Всеволод холоден, как айсберг. Он парирует их уколы, но я вижу — ему не хватает козырей. Он не знает, блефуют они или нет.
Я вглядываюсь в лица партнеров. Немец, который говорит громче всех, — постоянно поправляет галстук. Его уверенность напускная. Чех — слишком часто улыбается, его глаза бегают. Он что-то скрывает.
Когда немец снова начинает давить, я замечаю, как его партнер, молчаливый до этого, одергивает его за рукав. Почти незаметно. Он нервничает. Они не солидарны.
Я незаметно нажимаю на кнопку. Два коротких сигнала.
Всеволод, не прерываясь на полуслове, резко меняет тему.
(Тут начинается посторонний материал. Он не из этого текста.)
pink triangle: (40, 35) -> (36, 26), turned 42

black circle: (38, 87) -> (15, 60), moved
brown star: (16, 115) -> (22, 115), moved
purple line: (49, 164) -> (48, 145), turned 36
Переводит разговор на перспективы рынка недвижимости. Немец теряет нить, выглядит растерянным. Молчаливый партнер с облегчением переводит дух.
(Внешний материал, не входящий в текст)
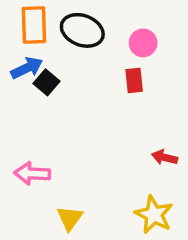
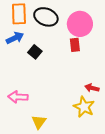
pink circle: (143, 43) -> (80, 24), size x1.6
black square: (46, 82) -> (35, 52), moved
yellow star: (154, 215) -> (84, 107), moved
Позже, когда чех начинает сыпать сложными юридическими терминами, я вижу, как он путается в двух из них. Он блефует. Я нажимаю кнопку — длинный сигнал.
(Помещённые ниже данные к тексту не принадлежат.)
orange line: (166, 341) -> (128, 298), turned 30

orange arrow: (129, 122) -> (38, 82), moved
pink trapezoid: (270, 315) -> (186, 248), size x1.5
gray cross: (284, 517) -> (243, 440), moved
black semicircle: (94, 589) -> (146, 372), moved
Всеволод мгновенно наносит удар. Точный, безжалостный. Он цитирует закон, выкладывает на стол заранее подготовленное юридическое заключение, и я вижу, как кровь отливает от лица чеха. Его блеф раскрыт.
Переговоры заканчиваются нашей полной победой. На наших условиях.
Когда дверь закрывается за последним партнером, в номере повисает гробовая тишина. Всеволод стоит у окна, спиной ко мне.
— Ну? — произносит он наконец.
— Они блефовали, — говорю я, и голос мой звучит чужим. — Немцы не были готовы к разрыву, у них самих проблемы с ликвидностью. А чех... он просто хотел заработать очки, запугав нас.
Он медленно поворачивается. Его лицо непроницаемо.
— Почему ты так решила?
— Язык тела, — пожимаю я плечами, внезапно чувствуя страшную усталость. — Они выдали себя. Тот, что молчал, боялся больше всех. Он бы согласился на любые наши условия.
Он смотрит на меня долго и пристально. Потом медленно подходит, забирает у меня из рук вибратор.
— Сегодня ты спасла мне несколько миллионов евро, — произносит он тихо. — Возможно, больше.
— Я просто делала то, что вы сказали.
— Ты делала больше, — он бросает прибор на стол. — Ты думала. Анализировала. И действовала. Хладнокровно. Как я.
Он подходит так близко, что я чувствую тепло его тела. Запах его кожи, смешанный с дорогим парфюмом.
— Я не ошибся в тебе, — его шепот обжигает кожу. — Ты рождена для этого. Для власти. Для контроля.
Его рука касается моей щеки. Не как хозяина, а как равный. Как партнер, признающий заслуги другого партнера.
— Спасибо, — выдыхаю я, и это не слово раба. Это благодарность союзника.
— Не за что, — его губы касаются моего лба в легком, почти невесомом поцелуе. — Это твоя победа. Наслаждайся ею.
Он отступает, и его взгляд говорит мне, что границы между нами снова сдвинулись. Стали тоньше, опаснее, неопределеннее.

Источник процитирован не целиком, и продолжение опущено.